El Lipedema es una enfermedad crónica que afecta aproximadamente al 11% de las mujeres en el mundo y que, durante décadas, permaneció invisibilizada bajo diagnósticos erróneos de obesidad. Recién en 2018 la Organización Mundial de la Salud (OMS) la reconoció oficialmente como una patología, poniendo fin a años en que sus síntomas eran atribuidos exclusivamente a malos hábitos alimenticios o falta de voluntad.
La enfermedad se caracteriza por una acumulación anormal y desproporcionada de tejido adiposo, principalmente en las piernas (70%) y en los brazos (30%). A diferencia de la obesidad, no se trata simplemente de un aumento de peso, sino de una alteración del tejido graso que provoca dolor, inflamación y limitaciones funcionales.

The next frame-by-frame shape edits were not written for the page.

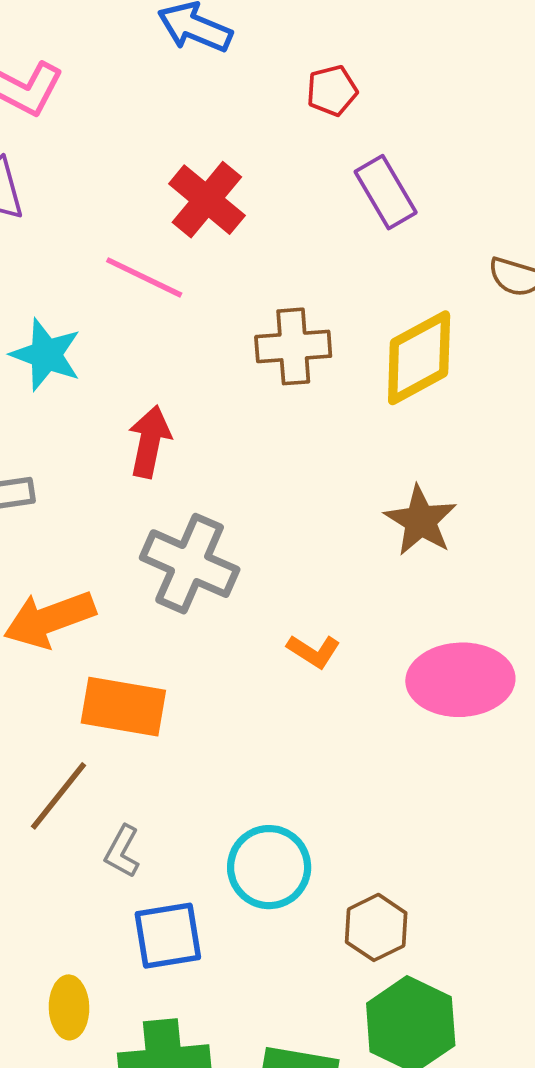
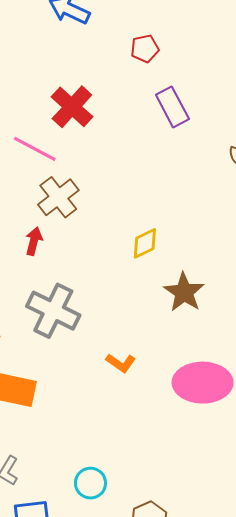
brown cross: (293, 346) -> (58, 197), moved, turned -36
yellow diamond: (419, 358) -> (145, 243), moved, size x0.6
red arrow: (150, 442) -> (34, 241), size x0.7
cyan circle: (269, 867) -> (90, 483), size x0.7

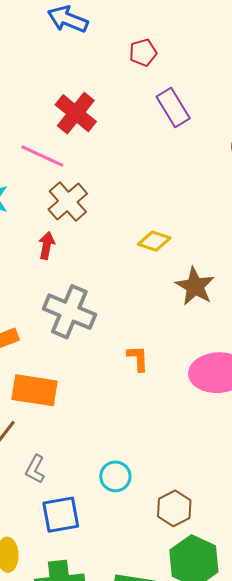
yellow diamond: (145, 243) -> (154, 241), turned 48
orange L-shape: (121, 363) -> (138, 358), turned -124

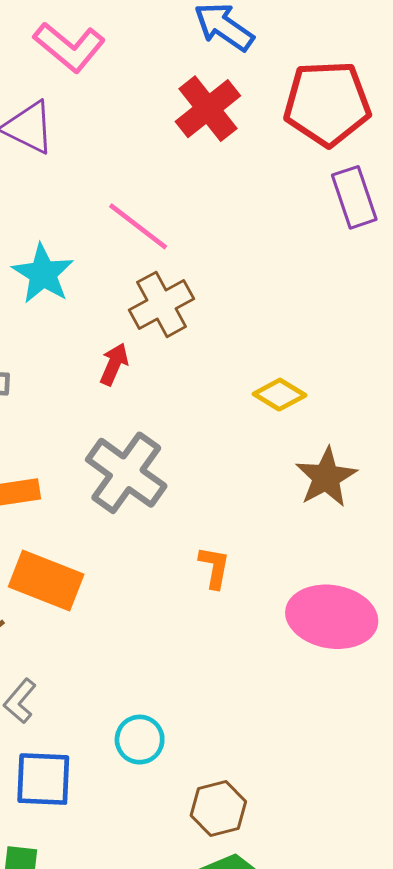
red pentagon: (143, 53) -> (327, 103), size x2.0
red cross: (76, 113) -> (208, 109), moved

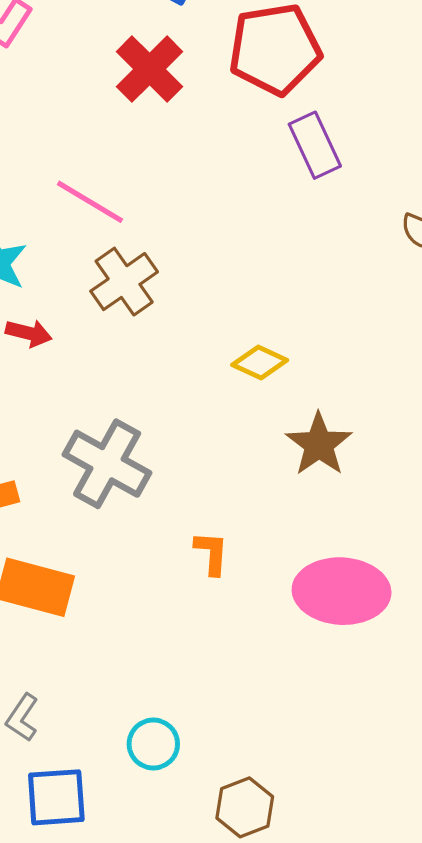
red arrow: (114, 364) -> (29, 333), moved, turned 87

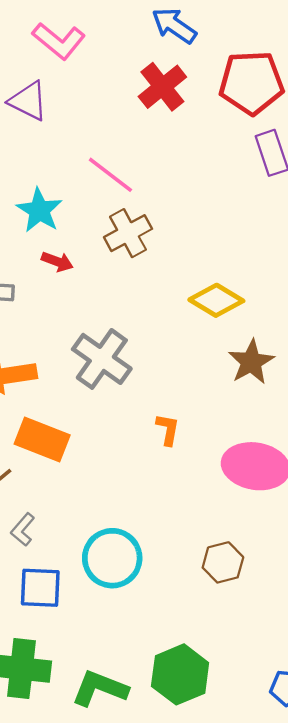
yellow diamond: (260, 363) -> (216, 300), size x1.4
cyan circle: (153, 744) -> (112, 558), size x1.6
brown hexagon: (245, 807) -> (223, 562), moved

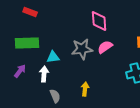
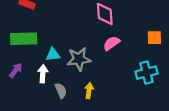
gray star: (82, 49) -> (79, 59), moved
gray semicircle: (55, 96) -> (61, 91), moved

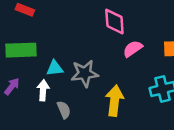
pink semicircle: (112, 43) -> (133, 49), moved
yellow arrow: (89, 91) -> (114, 101), moved, size x1.6

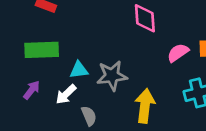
pink semicircle: (133, 49) -> (178, 53), moved
white arrow: (43, 90) -> (66, 94), turned -138

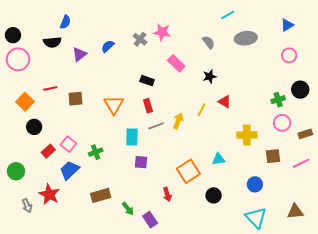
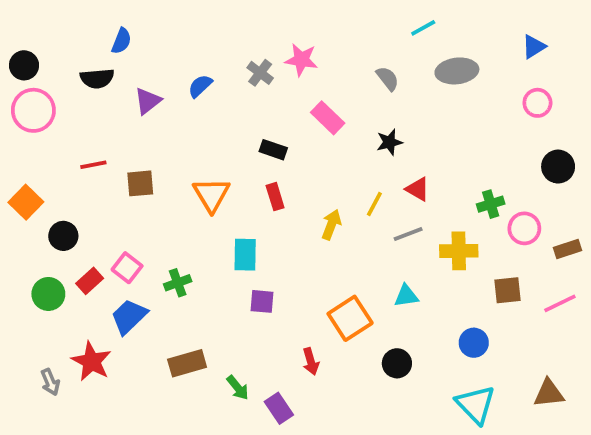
green cross: (278, 100) -> (491, 204), moved
orange square: (25, 102) -> (26, 202), moved
gray line: (156, 126) -> (408, 234), moved
green circle: (16, 171) -> (48, 294), moved

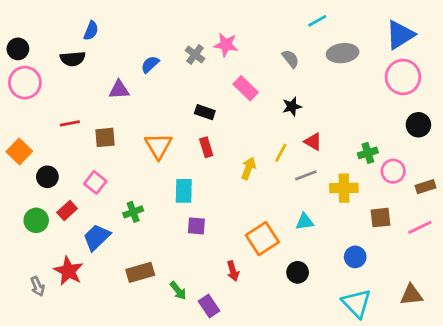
blue triangle: (534, 47) -> (400, 35), size x1.6
purple triangle: (148, 101) -> (119, 90), moved, turned 35
pink circle: (537, 103) -> (403, 77), size x1.6
pink square: (127, 268) -> (95, 182), moved

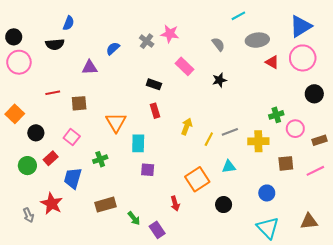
red triangle: (313, 142) -> (272, 62), moved
orange triangle: (158, 146) -> (116, 122), moved
yellow line: (281, 153) -> (209, 139), moved
blue trapezoid: (97, 237) -> (73, 178), turned -30

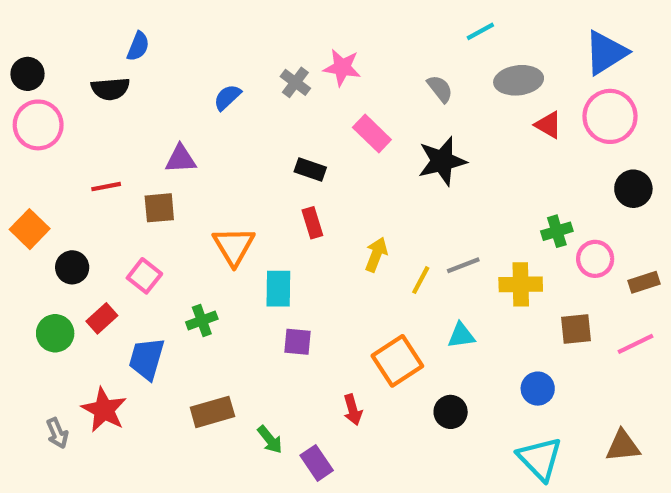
purple triangle: (90, 67) -> (181, 159), moved
black star: (219, 80) -> (442, 161), size x1.6

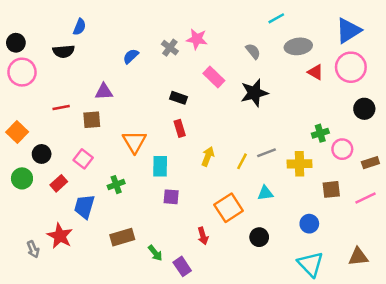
yellow arrow: (376, 255) -> (208, 156), moved
green circle: (55, 333) -> (22, 178), moved

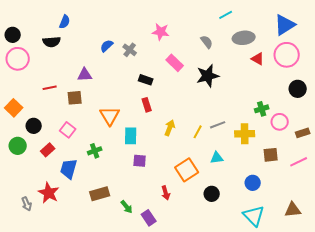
gray cross: (170, 48) -> (130, 50), moved

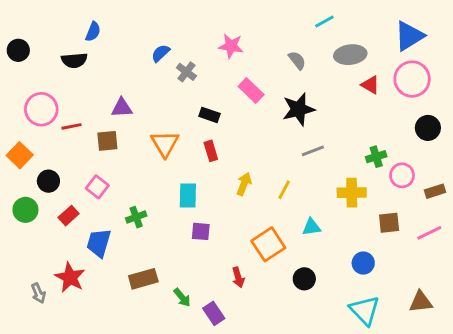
blue semicircle: (107, 46) -> (161, 53), moved
pink circle: (18, 59) -> (41, 109), moved
orange triangle: (110, 116) -> (165, 144), moved
gray line: (218, 125) -> (313, 151), moved

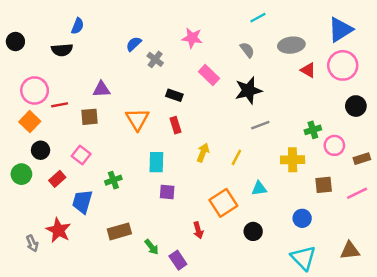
cyan line: (324, 22) -> (258, 18), moved
orange square: (20, 155) -> (30, 122), moved

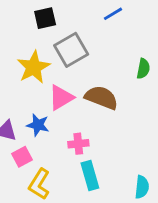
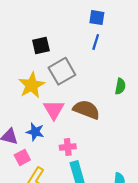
blue line: (113, 14) -> (96, 42), turned -42
pink triangle: (61, 98) -> (54, 110), turned -30

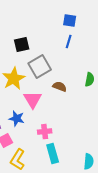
brown semicircle: (86, 110) -> (60, 87), moved, size x0.6

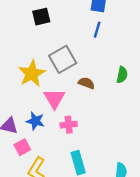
black square: (22, 45) -> (41, 17), moved
pink cross: (45, 132) -> (69, 125), moved

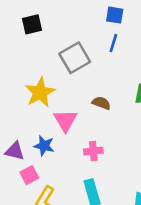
black square: (41, 17) -> (32, 24), moved
gray square: (63, 59) -> (75, 58), moved
pink cross: (69, 125) -> (93, 151), moved

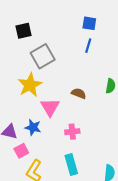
gray square: (75, 58) -> (43, 56), moved

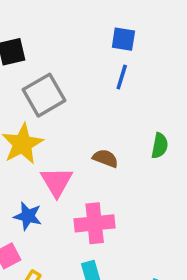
pink cross: (72, 132) -> (95, 223), size x1.5

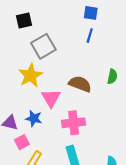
brown semicircle: (105, 158) -> (80, 84), size x1.5

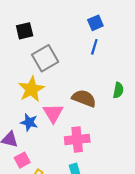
blue square: (91, 13) -> (95, 23), turned -32
blue star: (34, 118) -> (29, 122), moved

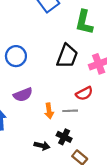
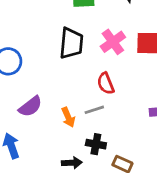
red semicircle: (84, 93) -> (106, 83), turned 112

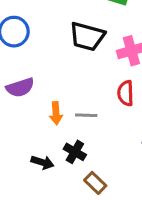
black trapezoid: (71, 43) -> (87, 36), turned 80
red semicircle: (106, 83) -> (126, 93), moved

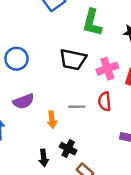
gray line: (86, 115) -> (77, 107), moved
black arrow: (42, 162) -> (44, 158), turned 70

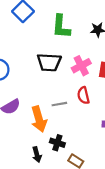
orange arrow: (52, 120) -> (39, 119), size x1.6

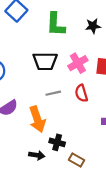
gray line: (59, 104) -> (53, 93), moved
black arrow: (37, 155) -> (37, 155), turned -64

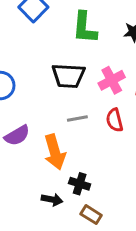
brown rectangle: (76, 160) -> (91, 215), moved

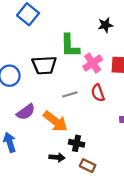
green L-shape: (85, 28) -> (70, 46), moved
black trapezoid: (68, 76) -> (44, 65), moved
orange arrow: (55, 152) -> (55, 121), turned -30

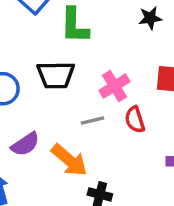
green L-shape: (70, 46) -> (75, 26), moved
pink cross: (93, 63) -> (115, 86), moved

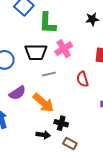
pink cross: (115, 86) -> (64, 49), moved
gray line: (92, 120) -> (49, 74), moved

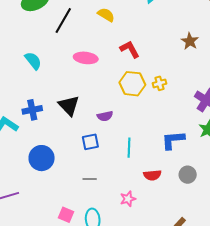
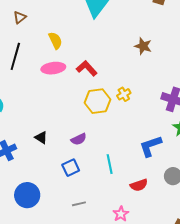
yellow semicircle: (106, 15) -> (55, 41), turned 48
pink ellipse: (86, 58) -> (53, 68), moved
black triangle: (69, 105) -> (41, 138), size x0.6

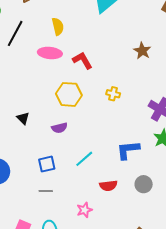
yellow cross: (124, 94) -> (113, 94), turned 32
yellow hexagon: (97, 101) -> (69, 94), moved
cyan line: (110, 164) -> (84, 159), turned 48
blue square: (71, 168) -> (47, 164), moved

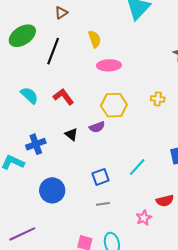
pink ellipse: (50, 53) -> (109, 65), moved
red L-shape: (82, 60) -> (63, 97), moved
purple semicircle: (59, 128) -> (97, 127), moved
red semicircle: (108, 186) -> (165, 201), moved

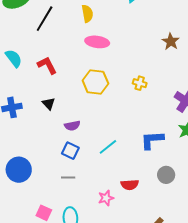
purple semicircle: (97, 127) -> (72, 126), moved
blue square: (101, 177) -> (70, 151), turned 36
blue circle: (52, 190) -> (19, 170), moved

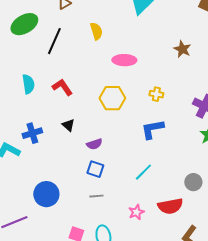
pink ellipse: (97, 42) -> (124, 60), moved
cyan semicircle: (14, 58) -> (28, 84), turned 36
blue L-shape: (152, 140) -> (152, 129), moved
cyan line: (108, 147) -> (143, 172), moved
red semicircle: (130, 185) -> (170, 206), moved, size x1.4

Uno de los principales desafíos para las pacientes es el retraso en el diagnóstico. Se estima que gran parte de los profesionales de la salud no reconoce los criterios clínicos del Lipedema, lo que obliga a muchas mujeres a recorrer distintos especialistas antes de obtener una respuesta adecuada. Esta falta de conocimiento genera frustración, deterioro de la calidad de vida y una sensación permanente de incomprensión.
Existen señales que permiten diferenciar el Lipedema de la obesidad común. Entre ellas destacan el dolor e hipersensibilidad en las extremidades afectadas, la aparición frecuente de hematomas ante mínimos golpes, la sensación constante de pesadez y una marcada desproporción corporal, donde el tronco mantiene dimensiones normales mientras brazos y piernas aumentan considerablemente de volumen. Además, suelen presentarse alteraciones funcionales, como piernas en X, dificultades para caminar y reducción de la movilidad.
Otro aspecto característico es que la grasa asociada al Lipedema presenta resistencia metabólica, por lo que no responde de manera efectiva a dietas restrictivas ni a programas convencionales de pérdida de peso. En estos casos, la recomendación de “comer menos y moverse más” resulta insuficiente e incluso puede ser perjudicial, ya que la reducción de peso ocurre principalmente en las zonas sanas del cuerpo, acentuando la desproporción física y el impacto emocional.
Dado que se trata de una enfermedad compleja y progresiva, el tratamiento requiere un enfoque integral. El manejo conservador combina nutrición antiinflamatoria, kinesiología, rehabilitación y terapias destinadas a mejorar la circulación y disminuir la inflamación. Entre ellas destacan el drenaje linfático manual, la terapia descongestiva, la presoterapia, la radiofrecuencia y la fotobiomodulación.
La kinesiología cumple un rol fundamental, ya que ayuda a preservar la funcionalidad y promueve que la paciente adopte un papel activo en el control de la enfermedad. Medidas como el uso de prendas de compresión, ejercicios de bajo impacto- como la natación-, duchas frías y hábitos de autocuidado forman parte esencial del tratamiento. Aunque el Lipedema no tiene cura, estas estrategias permiten controlar sus síntomas y mejorar significativamente la calidad de vida.
En etapas avanzadas, cuando el tratamiento conservador ya no logra contener la progresión de la enfermedad, puede considerarse una intervención quirúrgica especializada. La técnica PAL (Power-Assisted Liposuction) permite remover el tejido afectado minimizando el daño al sistema linfático, siempre acompañada de un riguroso protocolo pre y postoperatorio orientado al control de la inflamación.
Más allá de las manifestaciones físicas, el Lipedema tiene un profundo impacto psicológico. Muchas pacientes enfrentan ansiedad, baja autoestima, depresión y trastornos alimentarios derivados de años de incomprensión, estigmatización y diagnósticos incorrectos. Por ello, el abordaje integral de esta enfermedad debe considerar tanto la salud física como el bienestar emocional, favoreciendo una atención multidisciplinaria que permita mejorar la calidad de vida y devolver autonomía a quienes la padecen.